On November 29, 2006, the Convertible Note holders filed a
complaint against the Company in the Circuit Court of Howard
County, Maryland seeking payment of all outstanding amounts
due under the Convertible Notes, the "Notes Litigation." On
February 23, 2007, the Company paid $762,638, representing
the full amount due including interest, to the Convertible
Note holders as settlement of all claims related to the
Notes Litigation. The complaint was dismissed with
prejudice on March 6, 2007.
In an attempt to settle the matter, the Note holders were
offered the ability to extend the Convertible Notes for a
period of ten years at an interest rate of 5%. The
conversion would be changed from the original debenture rate
of $.10 (ten cents) per share to the current market rate of
$.02 (two cents) per share. They rejected the offer.
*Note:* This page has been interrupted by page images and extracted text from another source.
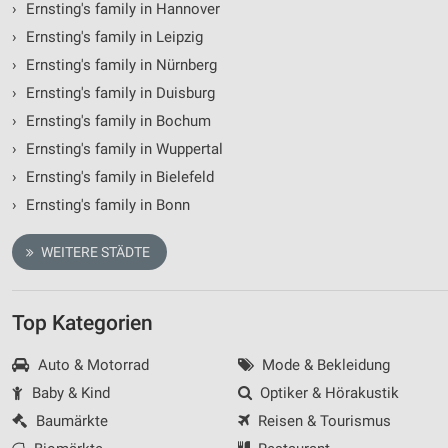
›
Ernsting's family in Hannover
›
Ernsting's family in Leipzig
›
Ernsting's family in Nürnberg
›
Ernsting's family in Duisburg
›
Ernsting's family in Bochum
›
Ernsting's family in Wuppertal
›
Ernsting's family in Bielefeld
›
Ernsting's family in Bonn
WEITERE STÄDTE
Top Kategorien
Auto & Motorrad
Mode & Bekleidung
Baby & Kind
Optiker & Hörakustik
Baumärkte
Reisen & Tourismus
The funds to settle the Notes Litigation were provided by
two of Igene's directors through the issuance of debentures
on the terms of the offering to the Convertible Note holders
described above. On February 15, 2007, Igene issued and
sold $762,000 in aggregate principal amount of 5%
convertible debentures, 50% each to Thomas Kempner and
Sidney Knafel, directors of Igene. These debentures are
convertible into shares of Igene's common stock at $.02 per
share, based on the market price of Igene's shares at the
time the debentures were agreed to. These debentures, if
not converted earlier, become due on February 15, 2017.
(5) Previous Joint Venture
On March 18, 2003, the Company entered into a Joint Venture
Agreement with Tate & Lyle Fermentation Products Ltd.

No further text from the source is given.